Вся трапеза прошла в гробовой тишине – я молча жевал щедрое угощение, прихлебывая крепкий кофе, пока полицейский необъятным изваянием возвышался напротив, даже не притронувшись к еде. Зато он нервно подергивал свои усы, словно собираясь вырвать толстые волоски вместе с корнем.
– Смотрю, островная жизнь тебе на пользу не идет, – заметил я, допивая вторую чашку ароматного напитка.

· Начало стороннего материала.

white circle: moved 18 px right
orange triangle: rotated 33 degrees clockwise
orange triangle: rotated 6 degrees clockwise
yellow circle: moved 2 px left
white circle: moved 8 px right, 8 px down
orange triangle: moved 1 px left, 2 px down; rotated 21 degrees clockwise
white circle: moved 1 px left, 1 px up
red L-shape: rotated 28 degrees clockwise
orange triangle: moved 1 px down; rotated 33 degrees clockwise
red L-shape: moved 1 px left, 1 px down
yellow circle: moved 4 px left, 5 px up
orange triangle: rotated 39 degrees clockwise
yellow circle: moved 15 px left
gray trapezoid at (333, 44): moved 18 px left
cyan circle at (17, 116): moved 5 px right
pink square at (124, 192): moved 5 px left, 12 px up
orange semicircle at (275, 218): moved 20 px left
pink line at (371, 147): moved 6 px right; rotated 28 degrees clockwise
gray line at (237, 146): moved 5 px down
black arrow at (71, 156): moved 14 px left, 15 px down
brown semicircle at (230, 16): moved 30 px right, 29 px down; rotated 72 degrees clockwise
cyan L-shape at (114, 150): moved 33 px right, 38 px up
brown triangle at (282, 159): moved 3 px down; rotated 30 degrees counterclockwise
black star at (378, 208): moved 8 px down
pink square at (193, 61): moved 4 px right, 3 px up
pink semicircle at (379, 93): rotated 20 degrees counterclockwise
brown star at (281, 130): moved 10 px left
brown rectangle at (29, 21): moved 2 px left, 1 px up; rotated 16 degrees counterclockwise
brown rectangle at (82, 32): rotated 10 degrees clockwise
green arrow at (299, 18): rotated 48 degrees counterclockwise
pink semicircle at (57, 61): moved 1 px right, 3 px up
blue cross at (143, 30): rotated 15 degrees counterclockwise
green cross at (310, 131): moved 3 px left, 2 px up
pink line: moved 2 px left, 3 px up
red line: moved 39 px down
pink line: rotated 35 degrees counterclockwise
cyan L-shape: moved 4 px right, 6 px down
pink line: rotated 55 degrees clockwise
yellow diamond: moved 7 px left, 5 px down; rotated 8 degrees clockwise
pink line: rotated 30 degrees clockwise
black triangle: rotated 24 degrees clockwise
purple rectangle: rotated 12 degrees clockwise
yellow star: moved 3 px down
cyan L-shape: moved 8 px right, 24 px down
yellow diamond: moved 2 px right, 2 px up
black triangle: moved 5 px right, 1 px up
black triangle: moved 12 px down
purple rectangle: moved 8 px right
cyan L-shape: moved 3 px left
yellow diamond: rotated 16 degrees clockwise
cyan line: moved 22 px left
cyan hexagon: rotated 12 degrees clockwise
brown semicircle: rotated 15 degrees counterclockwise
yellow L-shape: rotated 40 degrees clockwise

Толстяк сперва ничего не ответил и даже не поглядел в мою сторону, зато потом он внезапно повернул голову, и я заметил, что он едва сдерживает слезы. Я впервые видел Барри таким жалким и расстроенным, так что даже не представлял, как на это реагировать. Поэтому я не нашел ничего лучше, кроме как полушепотом поинтересоваться:
– Это все из-за того, что тебе пришлось спать в комнате старика?
– Что?! – полицейский даже подпрыгнул на своем стуле от негодования. – Да ты хоть знаешь, что сейчас происходит в моей жизни? Я потерял семью!
– Что за чушь ты несешь?
– Лиза выгнала меня… Выставила прочь из дома! – выпалил он, а затем упал лицом в стол и принялся мелко всхлипывать.
Я в недоумении смотрел на его толстую краснеющую шею и пытался понять, что вообще происходит. Моя сестра никогда не производила впечатления человека, готового на столь радикальные решения. Более того, с тех пор, как она вышла замуж за Барри, она выглядела как никогда счастливой. По крайней мере, в те несколько раз, что я ее видел.
– Что ты натворил? – с любопытством поинтересовался я.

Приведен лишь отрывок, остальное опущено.